- The Washington Times - Friday, September 22, 2006

Hospitalizations are the single most expensive component of the U.S. health care system and more than 60 percent of hospital bills in 2004 were sent to federal and state governments for Medicare and Medicaid patients, a new federal study says.

About 33 percent of every dollar spent on health care goes to in-patient hospital care, according to the report that researchers said can be useful in setting priorities for preventative care and research.

“As health care costs rise and the population ages, policy-makers are concerned with the growing burden of hospital-based medical care and expenses to government, consumers and insurers,” the report prepared for the Department of Health and Human Services (HHS) stated.

The largest percentage of hospital charges were for heart-related problems, such as congestive heart failure, and the delivery and care of newborns, according to researchers with the HHS’s Agency for Healthcare Research and Quality (AHRQ).

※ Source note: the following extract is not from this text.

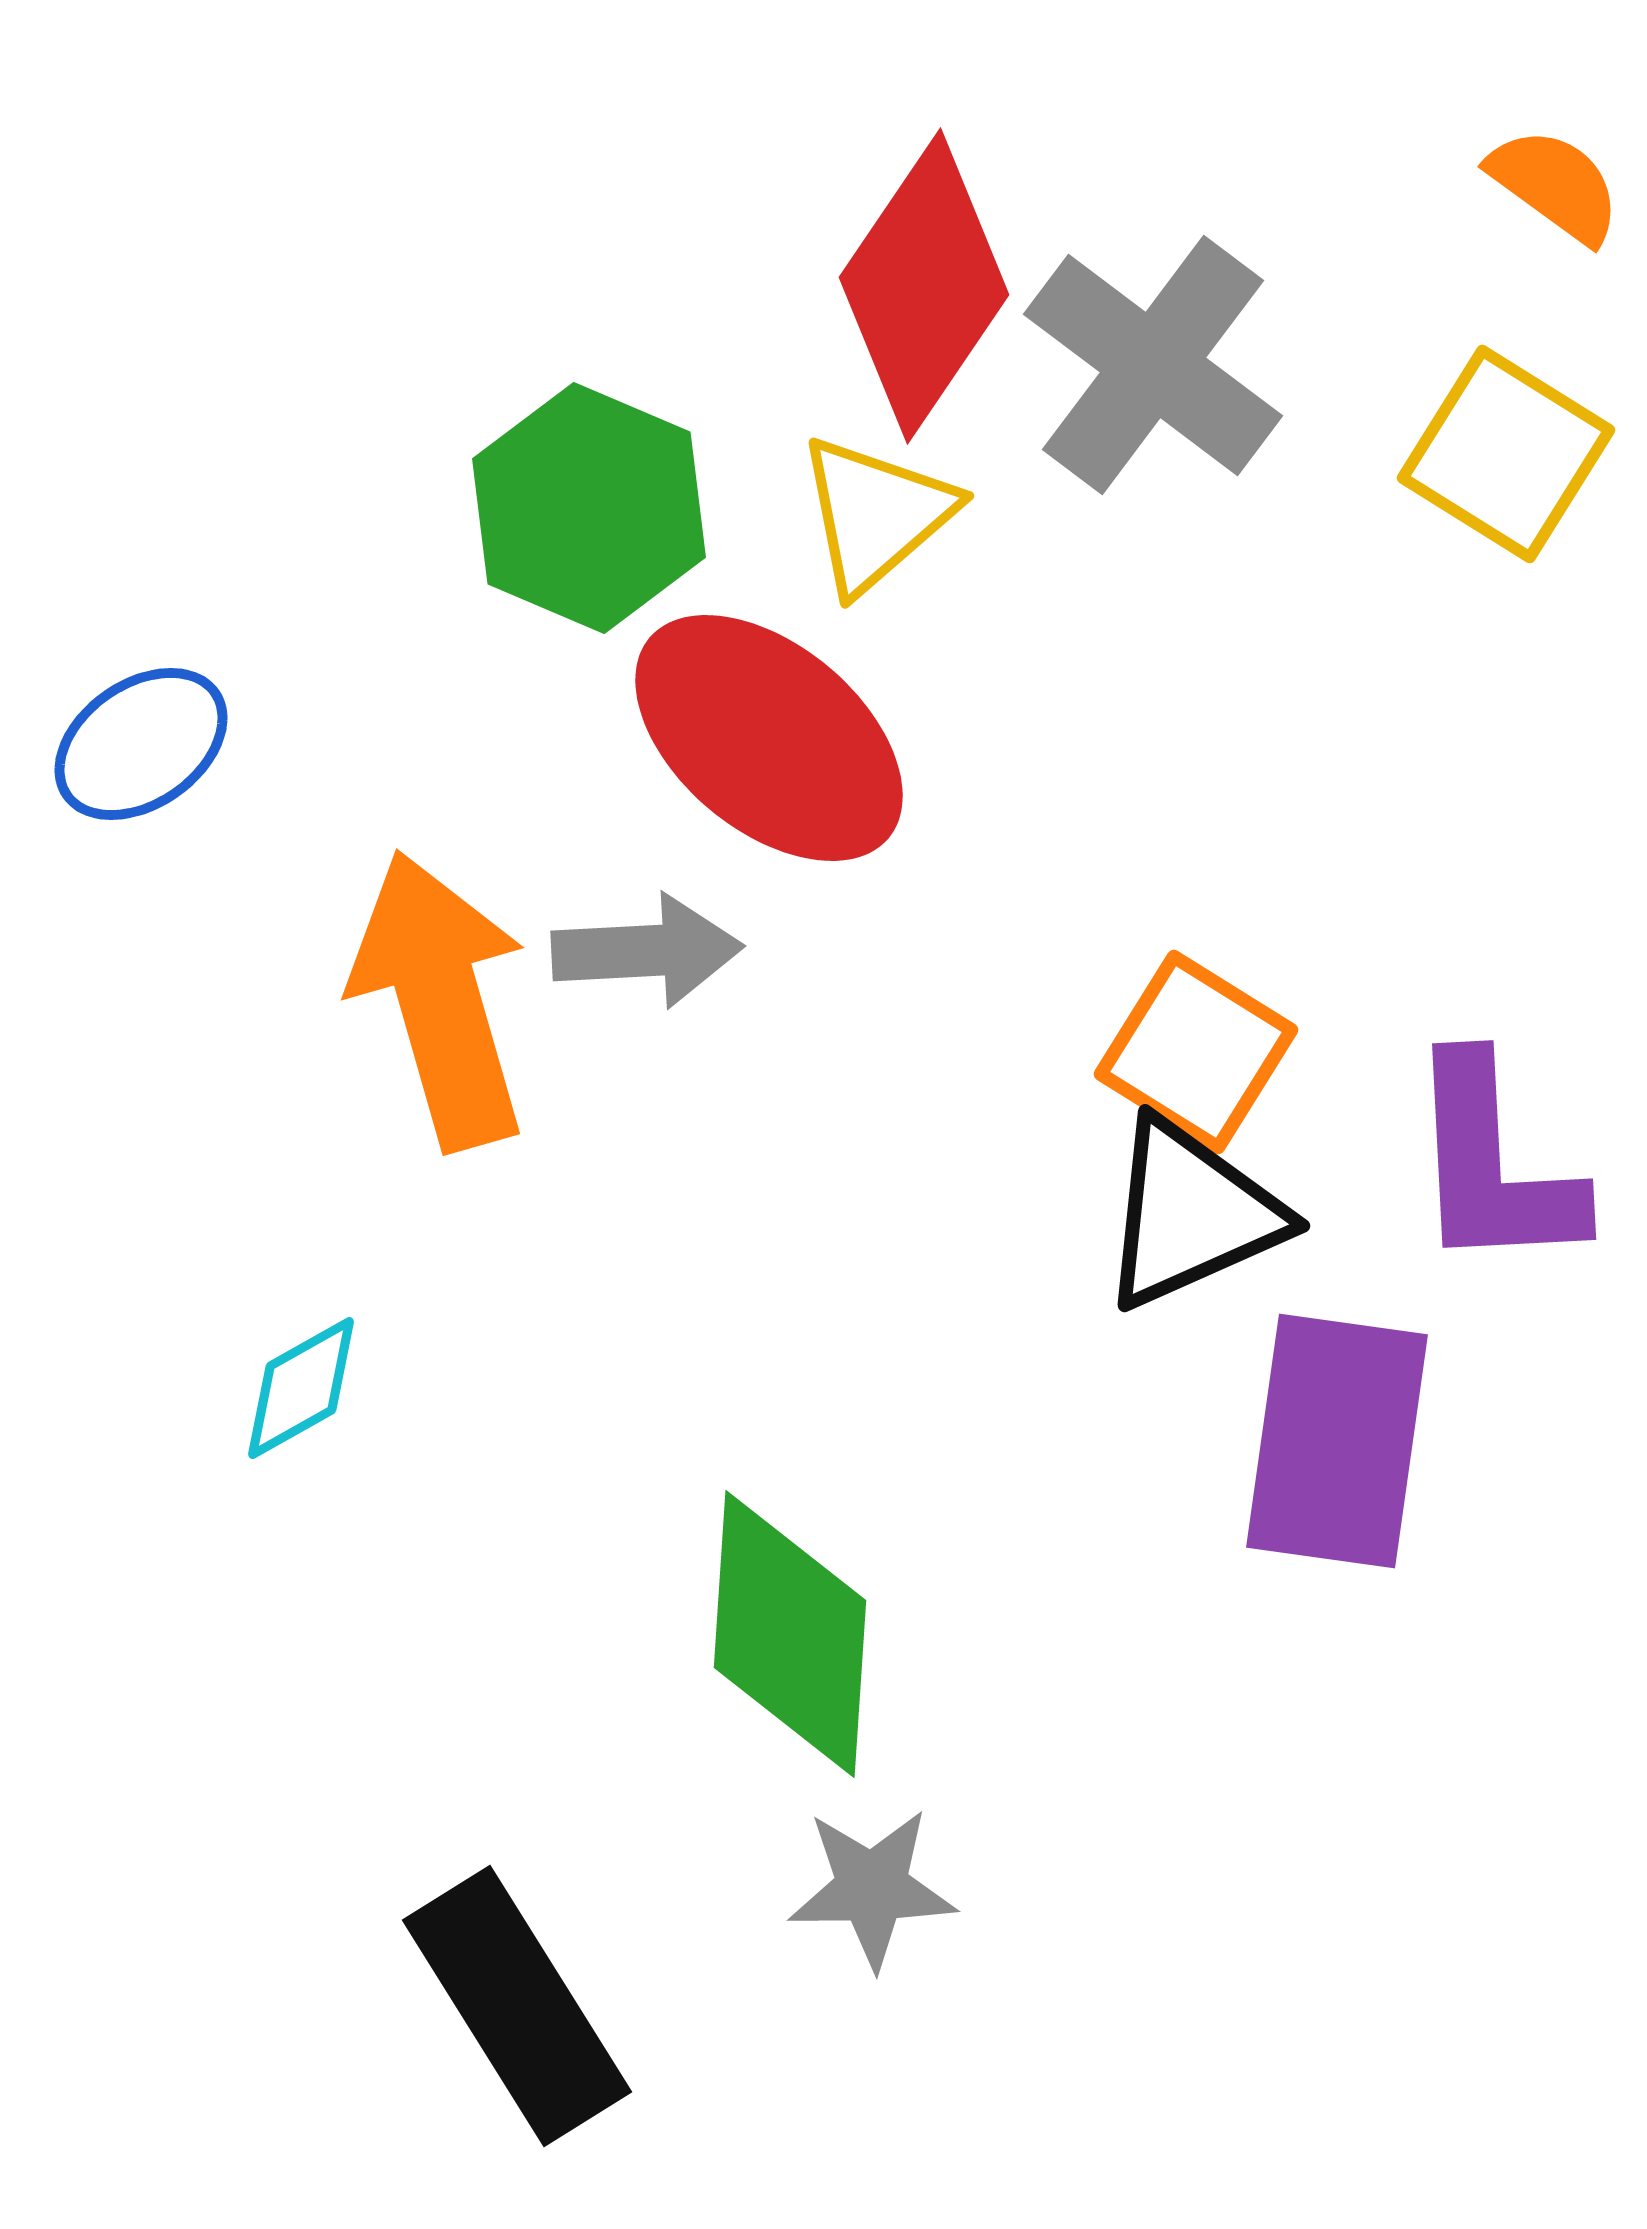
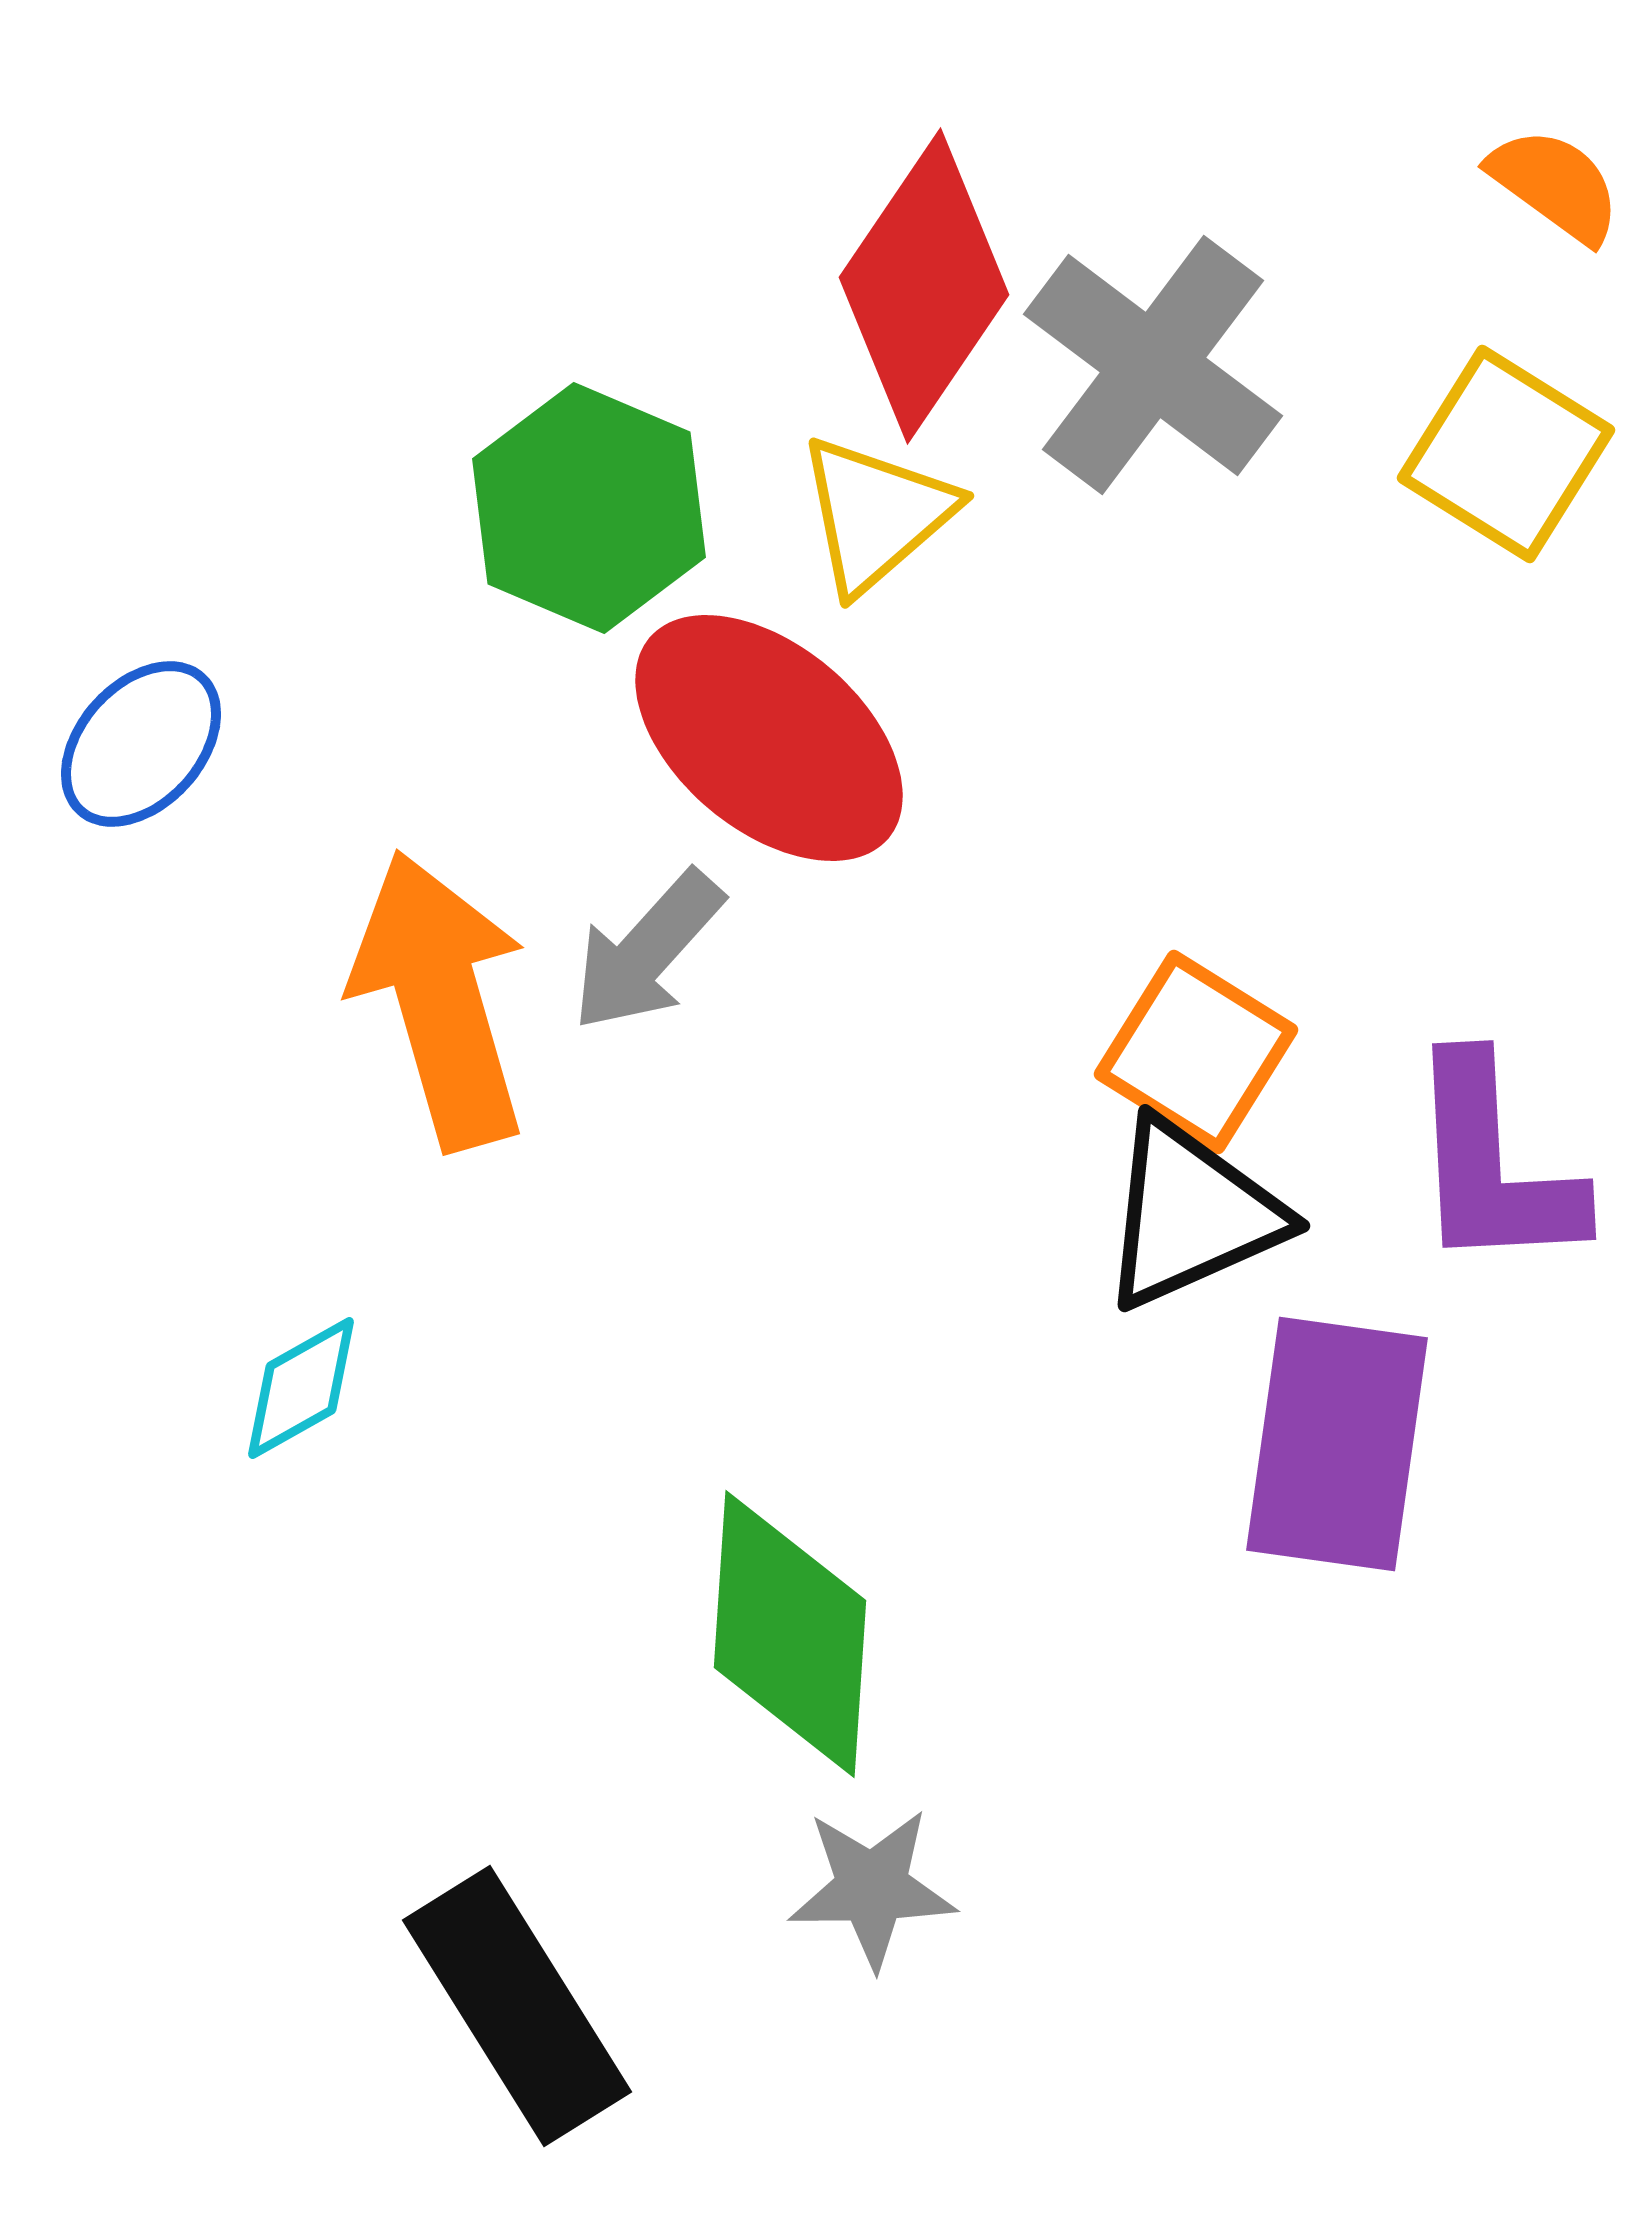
blue ellipse: rotated 13 degrees counterclockwise
gray arrow: rotated 135 degrees clockwise
purple rectangle: moved 3 px down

The study reported in 2004 hospital bills totaled $790 billion, and $475 billion of that amount was billed to Medicare and Medicaid patients. The charges do not include physician fees.

Medicare bills totaled $363 billion, or 46 percent, and Medicaid, $112 billion or 14.1 percent. Charges to private insurers amounted to $252 billion or nearly a third of all billings, the AHRQ study showed.

Caroline Steinberg, a trends analyst for the American Hospital Association, said “only $470 billion was actually paid to hospitals (for services provided), so there is a pretty big difference” between charges and reimbursement.

She noted physicians’ fees normally represent 20 to 25 percent of total health care expenses.

At $44 billion, or nearly 6 percent of the total, coronary atherosclerosis, or hardening of the arteries, was the most expensive condition treated in 2004.

It involved 1.2 million hospital stays, of which more than half involved patients who also underwent angioplasty or bypass surgery to relieve cardiovascular blockages, said Roxanne M. Andrews, a senior researcher for AHRQ.

Because of that, she said, charges for atherosclerosis “were pretty high in all payer” categories. In fact, they were No. 1 for Medicare; No. 7 for Medicaid; No. 3 for private insurers; and No. 2 for the uninsured.

Stays for treating pregnant women and delivering their babies was the second highest hospital charge overall at $41 billion, followed by stays for newborns, which totaled $34 billion in 2004.

Those circumstances were the two most expensive types of hospital stays for Medicaid, which covers certain groups of low-income patients. Medicare, which insures the elderly, had pneumonia and osteoarthritis among its top five priciest conditions.

Ms. Andrews acknowledged some Americans might be surprised to learn that schizophrenia was the fourth most expensive condition for Medicaid in 2004, while two other mental illnesses, depression and bipolar disorder, ranked fifth.